And if people wanna get a hold of me, I'm very easy to get a hold of on LinkedIn. I'm also on Twitter and just look for the hashtag six days of data. And you'll probably find me as well. Not just Ken, just because I don't post every day, but almost every day. Nowadays I decided that I wanna post jokes once in a while.
And people like jokes more than my posts, so I'll probably eventually just post jokes that have to do with machine learning. and if you have any questions, I mean, I love mentoring people who are just starting because I know getting into data science is not easy. There's still a lot of work to do since, because I worked, I worked a lot before with human resources, people, human resources still has no idea how to hire data scientists or data or data analysts and even less data engineers.
Most of them don't even know what the difference is between one or the other, which is a big issue. So don't fret start, move forward. And if you need any help, just look me up join the 66 days community. It's an amazing community. Literally one of the best communities I've been a part of because when you make a mistake, people are gonna help you solve it.
Instead of just telling you, Hey, you made a mistake. so, and it's a very supportive community. So really join us and just be happy and whatever it is, you do share it. Be happy to share, you know, whatever you can, that doesn't conflict with, whatever it is you're working on.
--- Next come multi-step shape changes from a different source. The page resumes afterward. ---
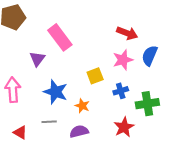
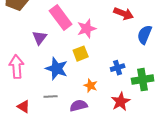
pink star: (123, 60) -> (87, 29), moved
yellow square: (95, 76) -> (81, 54), moved
orange star: (82, 106) -> (91, 86), moved

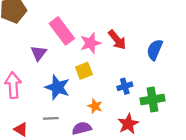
red arrow: (124, 14) -> (117, 40), moved, turned 30

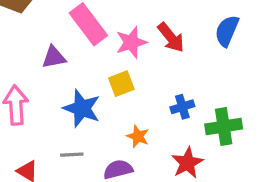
blue semicircle: (155, 50) -> (227, 31), moved
purple triangle: (39, 53) -> (54, 57), turned 42

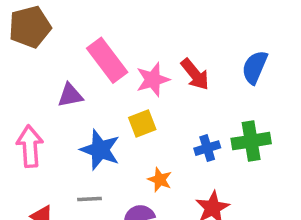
green cross: (224, 127) -> (251, 141), moved

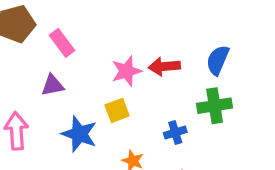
pink rectangle: (107, 60) -> (62, 43), moved, size x0.7
red arrow: (195, 74) -> (164, 66), turned 124
green cross: (251, 141) -> (215, 106), moved

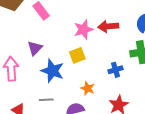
purple triangle: (53, 85) -> (35, 48), moved, turned -35

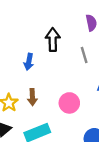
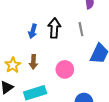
black arrow: (53, 40) -> (54, 28), moved

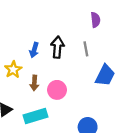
yellow star: (13, 65) -> (13, 70), moved
pink circle: (65, 69) -> (57, 90), moved

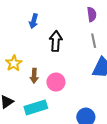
gray line: (86, 49) -> (94, 41), moved
blue arrow: (34, 50) -> (34, 21), moved

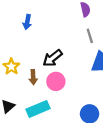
black arrow: (56, 41) -> (53, 58), moved, turned -126

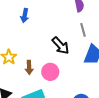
black arrow: (53, 58) -> (60, 46), moved, turned -96

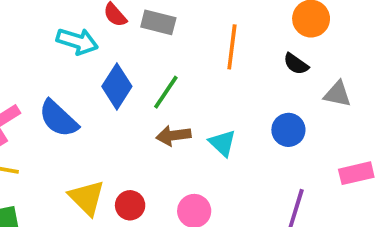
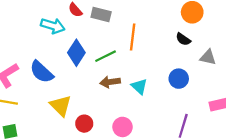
orange line: (232, 47) -> (133, 37), moved
green line: (166, 92) -> (106, 56), turned 30
yellow triangle: (87, 198) -> (61, 106), moved

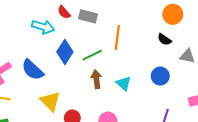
brown arrow: (110, 82) -> (96, 79), turned 90

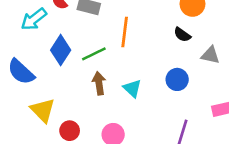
cyan arrow: (43, 27) -> (34, 19), turned 125

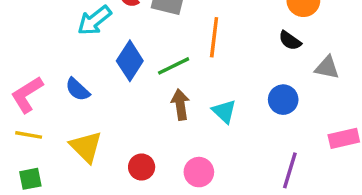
blue semicircle: (21, 72) -> (78, 89), size x0.7
yellow triangle: (43, 110) -> (86, 147), moved

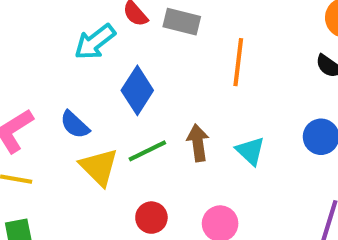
green line: (174, 66) -> (147, 151), moved
yellow triangle: (86, 147) -> (99, 167), moved

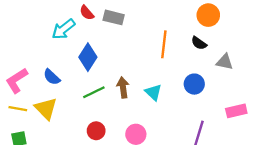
orange line: (238, 62) -> (164, 44), moved
yellow triangle: (99, 167) -> (46, 109), moved

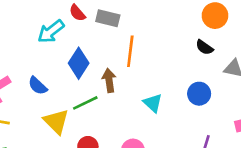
orange line: (164, 44) -> (130, 51), moved
brown arrow: (123, 88) -> (109, 80), moved
yellow triangle: (46, 109) -> (56, 121), moved

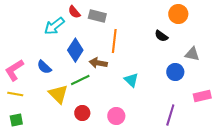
black semicircle: (204, 47) -> (161, 36), moved
brown arrow: (109, 80) -> (98, 63), turned -72
blue circle: (199, 94) -> (175, 72), moved

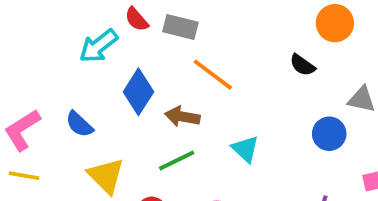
orange line: (114, 41) -> (213, 75), turned -60
green line: (80, 80) -> (177, 160), moved

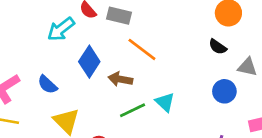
black semicircle: (302, 65) -> (218, 47), moved
green line: (177, 160) -> (133, 110), moved

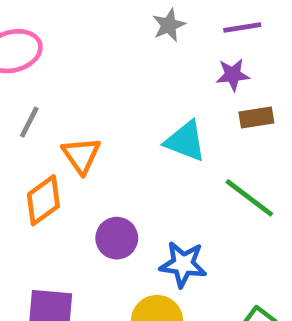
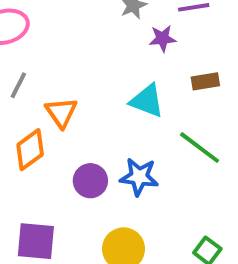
purple star: (233, 75) -> (163, 38), moved
blue star: (183, 264) -> (139, 177), moved

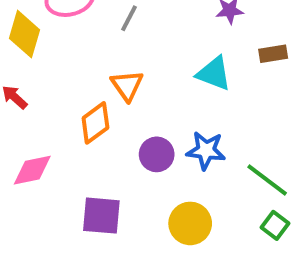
gray line: (18, 85) -> (129, 18), moved
green line: (200, 148) -> (267, 180), moved

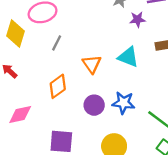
gray line: (129, 18) -> (57, 43), moved
orange triangle: (127, 85) -> (92, 64), moved

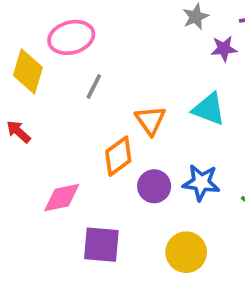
orange diamond: (58, 86) -> (118, 156), moved
pink diamond: (20, 114) -> (62, 198), moved

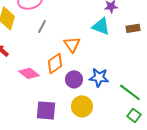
cyan triangle: (209, 109) -> (101, 26), moved
pink diamond: (62, 198) -> (29, 73), moved, turned 50
yellow circle: (186, 252) -> (82, 106), moved

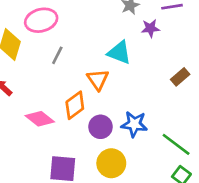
cyan triangle: (101, 26) -> (119, 53), moved
brown rectangle: (133, 28) -> (180, 77), moved, turned -32

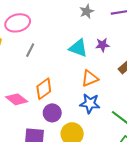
purple star: (150, 28) -> (102, 45), moved
orange triangle: (98, 80) -> (90, 78), moved, turned 42
purple circle: (100, 127) -> (52, 113), moved

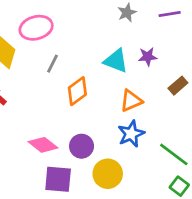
orange diamond: (44, 89) -> (77, 91), moved
pink diamond: (17, 99) -> (43, 145), moved
blue star: (90, 103) -> (131, 134), turned -30

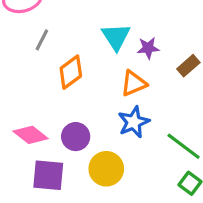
purple star: (148, 57) -> (148, 48), moved
cyan triangle: (116, 61) -> (116, 37), turned 36

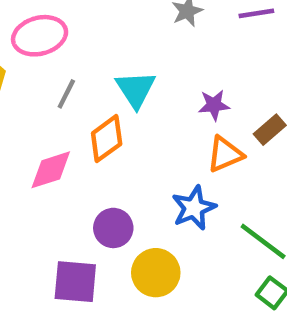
cyan triangle: (116, 37) -> (136, 89), moved
orange triangle: (134, 83) -> (225, 154), moved
pink diamond: (31, 135) -> (51, 170), moved, turned -56

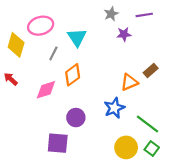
cyan triangle: (136, 89) -> (77, 37), moved
purple star: (214, 105) -> (124, 34), moved
yellow circle: (156, 273) -> (126, 147), moved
And I mean, really just happy to be part of the community and can thank you very much for opening the doors to data science for so many people. I really hope that by the time you retire, you can see the fruits of your labor.
[01:12:03] Ken: Excellent. Well, I don't think I'll ever retire cuz I love what I do and you know, I get really antsy when I, when I don't do anything even on vacation. So I think it'll be a lifelong journey for me. And you know, even if I don't, I feel like I'm doing the work and doing the things that I really enjoy talking to people like yourself.
I'll leave all your, all your links in the description so people can, can reach you on Twitter or LinkedIn. And I'm really excited to see what the future holds for you.
[01:12:35] Jack: Same here and we'll be in touch and whatever you can trust me, we'll build interesting stuff at some point in the future.
[01:12:42] Ken: I'm looking forward to it.